The scientific model generated it all: an observation, experimentation with medication, a hypothesis explaining the observed phenomenon and a path for further research. The only matter is to find and treat those with the disorder so that everyone will be on an equal level and will be performing maximally. Support groups abound. A battle is now being waged to recognize the disorder under the Americans with Disabilities Act so that the afflicted will get needed services. It is fully legitimized.

Complex questions arise, however, the more one examines this diagnosis and its treatment. The following questions/statements are meant to generate further thought:

• Current estimates are that ten percent of people are so affected, or one out of every six boys.
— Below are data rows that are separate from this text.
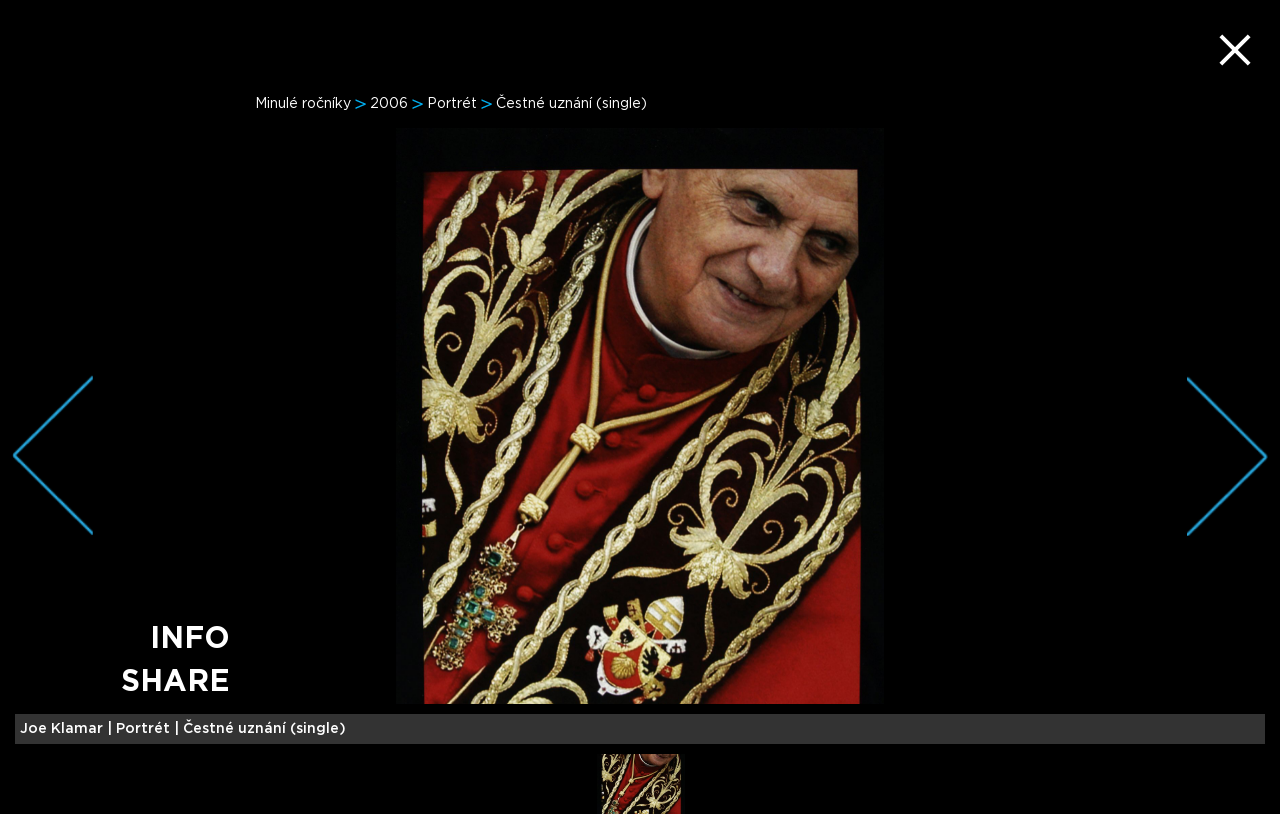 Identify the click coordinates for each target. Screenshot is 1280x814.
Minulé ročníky (303, 104)
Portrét (452, 104)
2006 (389, 104)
This number is routinely accepted in the professional literature. If ten percent of the people in this country need drugs to function optimally, are we describing a disorder or making a statement about our society?

• Ritalin/amphetamines will help anyone concentrate, ADHD or not. This complicates the matter. For if everyone could have increased concentration by taking these medications, who should decide which students and athletes get prescriptions and which don’t? Further, if these drugs really are so benign why wouldn’t we want to make them more widely available? I believe it is because we instinctively feel that something about it is wrong.

• Thirty years ago amphetamines were a menace. The word was, "speed kills" Many became addicted. Now we are saying that it or its cousin should be prescribed routinely for children, often to ones who are as young as kindergartners. The long term effects of this approach on such a wide scale are unknown.

• We implore students to "Say no to drugs." At the same time we are prescribing Ritalin/amphetamines for children with ADHD so that certain social situations will be easier for them. What are we really telling them about the use of drugs? What will guide these children when they have to decide whether or not to, "Say no"? Will they have successfully learned that drugs that make social situations easier are okay?

• Imagine being told, as many children are, "We’re going to see grandma today. Take your Ritalin/amphetamines before we go. You know how upset she gets when you don’t behave." How might this make children feel about themselves?

• We are telling children from the youngest of ages that they must take medication to function normally without really examining the long term effects of this radically different approach to child psychology.